On Thursday, council unanimously passed a motion to prevent people from putting up tents in parks and on sidewalks during daytime hours, which is already prohibited. Bylaw officers enforce the rule most mornings along Pandora Avenue, but tents pop back up shortly after they leave.

“How do we go about making sure that we just uphold the laws of the city?” Coun. Stephen Hammond said.

City staff have been tasked with figuring out how to do that and how much it will cost.

Hammond brought the motion forward after a paramedic was kicked in the face by someone they were treating on Pandora Avenue last week. In response to the assault, paramedics and firefighters are not attending calls in the area without a police escort.
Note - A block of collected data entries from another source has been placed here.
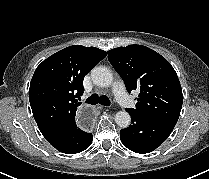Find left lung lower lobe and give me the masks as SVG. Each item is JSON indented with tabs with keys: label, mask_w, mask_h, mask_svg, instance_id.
Listing matches in <instances>:
<instances>
[{
	"label": "left lung lower lobe",
	"mask_w": 209,
	"mask_h": 179,
	"mask_svg": "<svg viewBox=\"0 0 209 179\" xmlns=\"http://www.w3.org/2000/svg\"><path fill=\"white\" fill-rule=\"evenodd\" d=\"M132 124L120 130L125 147L136 153H149L159 147L171 134L175 124L153 119L127 109Z\"/></svg>",
	"instance_id": "1"
}]
</instances>
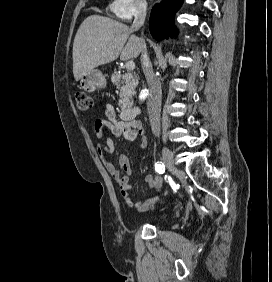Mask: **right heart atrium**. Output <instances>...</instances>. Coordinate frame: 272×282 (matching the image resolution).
Instances as JSON below:
<instances>
[{
  "label": "right heart atrium",
  "mask_w": 272,
  "mask_h": 282,
  "mask_svg": "<svg viewBox=\"0 0 272 282\" xmlns=\"http://www.w3.org/2000/svg\"><path fill=\"white\" fill-rule=\"evenodd\" d=\"M147 10L146 0H113L110 12L120 21L129 22Z\"/></svg>",
  "instance_id": "d8ad5b80"
}]
</instances>
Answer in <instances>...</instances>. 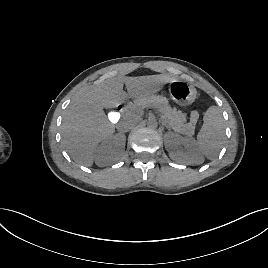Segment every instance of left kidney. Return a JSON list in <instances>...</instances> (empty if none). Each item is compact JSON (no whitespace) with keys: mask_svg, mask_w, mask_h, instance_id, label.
<instances>
[{"mask_svg":"<svg viewBox=\"0 0 268 268\" xmlns=\"http://www.w3.org/2000/svg\"><path fill=\"white\" fill-rule=\"evenodd\" d=\"M185 147V150L182 149ZM165 148L169 153V157L187 165L201 164L204 161L202 154L193 138L181 136L175 132H167L165 134Z\"/></svg>","mask_w":268,"mask_h":268,"instance_id":"obj_1","label":"left kidney"}]
</instances>
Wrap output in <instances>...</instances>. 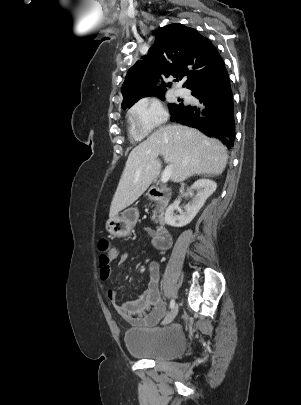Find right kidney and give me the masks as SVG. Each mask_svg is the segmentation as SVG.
Returning <instances> with one entry per match:
<instances>
[{"label": "right kidney", "instance_id": "1", "mask_svg": "<svg viewBox=\"0 0 301 405\" xmlns=\"http://www.w3.org/2000/svg\"><path fill=\"white\" fill-rule=\"evenodd\" d=\"M217 184L210 179H199L193 183L190 190L196 189L197 195L185 207V211L180 215L175 214L179 209L180 197L174 203L168 206L165 212V222L173 227H183L189 224L199 210L204 205L205 201L215 192Z\"/></svg>", "mask_w": 301, "mask_h": 405}]
</instances>
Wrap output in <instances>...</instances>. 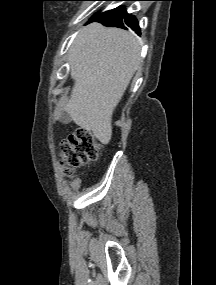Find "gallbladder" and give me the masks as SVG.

“What resources do we need more of in order to prevent the camping that is going on, which is completely and totally illegal?” Hammond said.

As CTV News previously reported, the city is already spending roughly $1 million a year on encampment enforcement.

The concentration of unhoused people on Pandora Avenue in downtown Victoria is thanks to policy failures, said Martin Girard, a member of Neighbourhood Solidarity with Unhoused Neighbours.

“The city has made it happen by displacing the homeless until they have virtually nowhere else to go,” Girard said. “We need to give these people reasonable alternatives and they do not exist at this point by design.”

Victoria Mayor Marianne Alto said providing long-term housing is not the city’s job.

“There’s a whole bunch of people who need immediate, desperate help,” she said. “We’ve been waiting a long time for the people who have the authority and the resources to do the job.”

The province set aside $1.5 billion in budget 2023 to help people access housing and supports.

“(The provincial and federal governments) are making a little progress here and there. It’s not fast enough; it’s not enough and so we’re going to step in,” Alto said.

The city would be better off opening temporary shelter and storage space while it waits for more long-term housing to open, advocates said.

“If there were storage facilities in place, for example, that would free people up to leave for hours at a time and come back without losing everything they own,” Cameron said.

“We’re going to need people in the community to have a little bit of patience, but we need higher levels of government to help us out.”